[[ EXERCISE INPUT open ]]

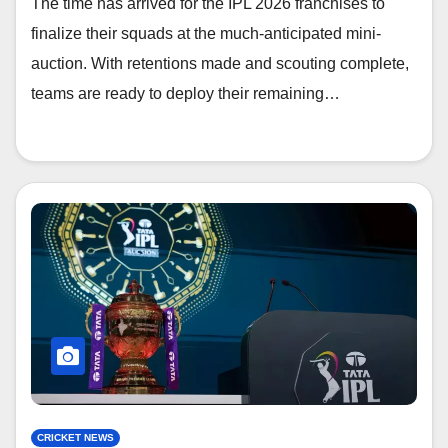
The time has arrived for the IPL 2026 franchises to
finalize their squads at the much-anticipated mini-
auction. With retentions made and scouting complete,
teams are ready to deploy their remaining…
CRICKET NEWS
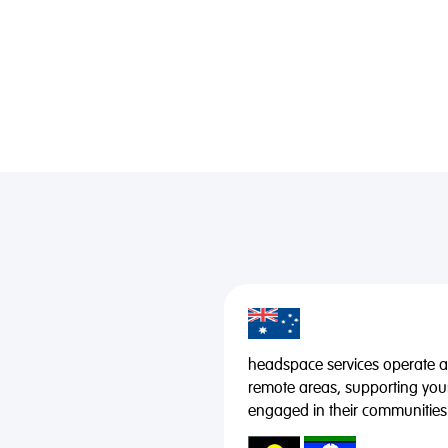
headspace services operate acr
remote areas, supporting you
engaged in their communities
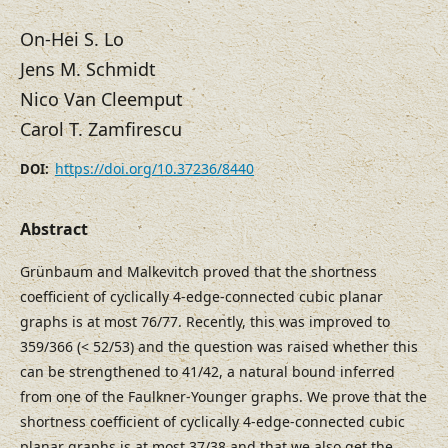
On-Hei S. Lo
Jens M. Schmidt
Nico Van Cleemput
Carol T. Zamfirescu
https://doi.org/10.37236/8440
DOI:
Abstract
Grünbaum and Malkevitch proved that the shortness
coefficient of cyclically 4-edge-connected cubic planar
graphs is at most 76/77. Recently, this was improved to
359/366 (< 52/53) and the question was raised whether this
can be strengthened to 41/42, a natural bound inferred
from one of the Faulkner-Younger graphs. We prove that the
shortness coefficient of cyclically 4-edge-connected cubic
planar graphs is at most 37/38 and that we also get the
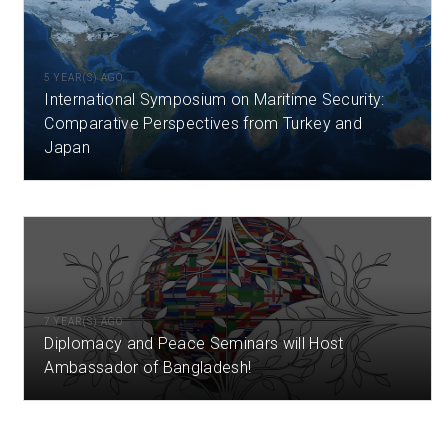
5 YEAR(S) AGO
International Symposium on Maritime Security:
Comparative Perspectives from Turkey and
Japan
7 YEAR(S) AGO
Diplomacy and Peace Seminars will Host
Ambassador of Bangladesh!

[[ EXERCISE INPUT closed ]]
[[ EXERCISE INPUT open ]]

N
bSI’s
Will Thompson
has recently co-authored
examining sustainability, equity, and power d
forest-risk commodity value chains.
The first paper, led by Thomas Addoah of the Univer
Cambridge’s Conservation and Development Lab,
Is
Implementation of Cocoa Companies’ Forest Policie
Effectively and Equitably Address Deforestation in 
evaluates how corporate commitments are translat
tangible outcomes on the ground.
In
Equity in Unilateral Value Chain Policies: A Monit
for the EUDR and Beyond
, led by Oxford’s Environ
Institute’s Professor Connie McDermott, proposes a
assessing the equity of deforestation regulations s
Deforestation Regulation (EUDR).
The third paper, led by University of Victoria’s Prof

[[ EXERCISE INPUT closed ]]

All lines in the data above from the one with "by Oxford’s Environ" through the one with "The third paper, led" must be repeated exactly, and no others.

-- EXPECTED ANSWER --
, led by Oxford’s Environ
Institute’s Professor Connie McDermott, proposes a
assessing the equity of deforestation regulations s
Deforestation Regulation (EUDR).
The third paper, led by University of Victoria’s Prof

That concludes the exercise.